Page-level text extractions
···

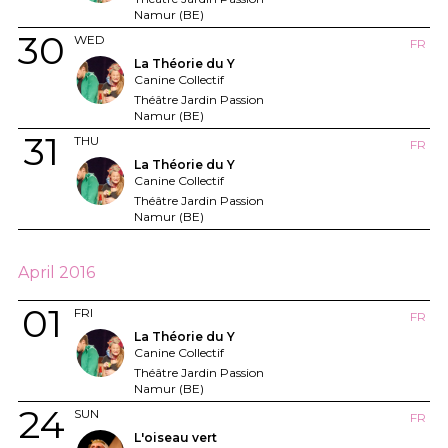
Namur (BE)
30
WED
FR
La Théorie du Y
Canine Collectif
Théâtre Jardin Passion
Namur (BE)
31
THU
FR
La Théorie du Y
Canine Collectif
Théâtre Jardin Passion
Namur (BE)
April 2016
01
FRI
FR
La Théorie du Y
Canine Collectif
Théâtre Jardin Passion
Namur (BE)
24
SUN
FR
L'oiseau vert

···

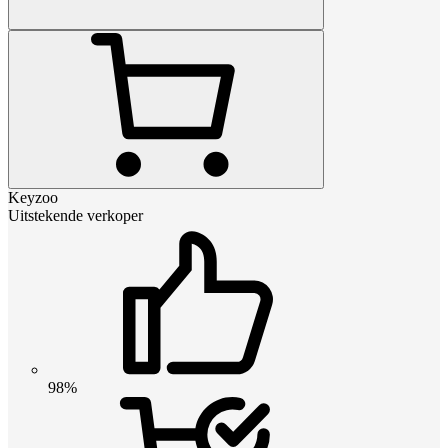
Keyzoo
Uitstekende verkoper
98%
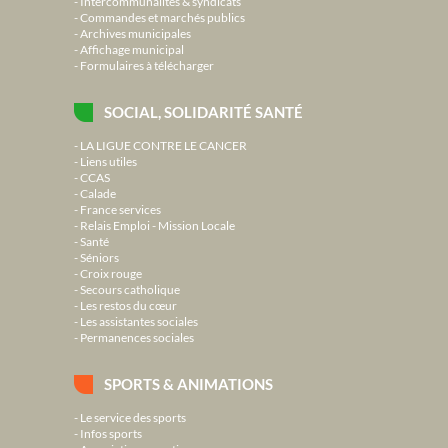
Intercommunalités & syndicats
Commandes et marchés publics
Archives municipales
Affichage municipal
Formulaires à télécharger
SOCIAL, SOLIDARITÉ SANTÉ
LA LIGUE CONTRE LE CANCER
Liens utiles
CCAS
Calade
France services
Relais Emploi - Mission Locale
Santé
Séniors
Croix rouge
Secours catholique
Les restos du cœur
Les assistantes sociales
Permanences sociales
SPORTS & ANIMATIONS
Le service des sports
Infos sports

···

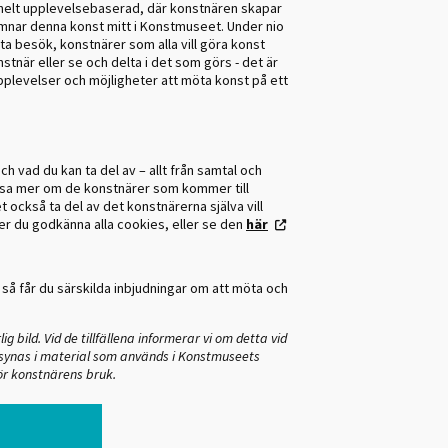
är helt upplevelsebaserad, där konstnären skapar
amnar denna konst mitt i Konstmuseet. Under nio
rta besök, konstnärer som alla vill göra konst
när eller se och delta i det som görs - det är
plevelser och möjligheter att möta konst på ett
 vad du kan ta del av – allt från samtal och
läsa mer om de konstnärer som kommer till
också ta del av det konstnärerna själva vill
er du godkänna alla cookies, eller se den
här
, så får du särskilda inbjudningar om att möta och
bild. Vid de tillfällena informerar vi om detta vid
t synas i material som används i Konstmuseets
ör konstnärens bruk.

···

What needs to be done
Of the entries above, transcribe exactly those lines that fall between the line containing "amnar denna konst" and the line containing "läsa mer om de konstnärer som kommer till", together with those two lines.

Exercise output
amnar denna konst mitt i Konstmuseet. Under nio
rta besök, konstnärer som alla vill göra konst
när eller se och delta i det som görs - det är
plevelser och möjligheter att möta konst på ett
 vad du kan ta del av – allt från samtal och
läsa mer om de konstnärer som kommer till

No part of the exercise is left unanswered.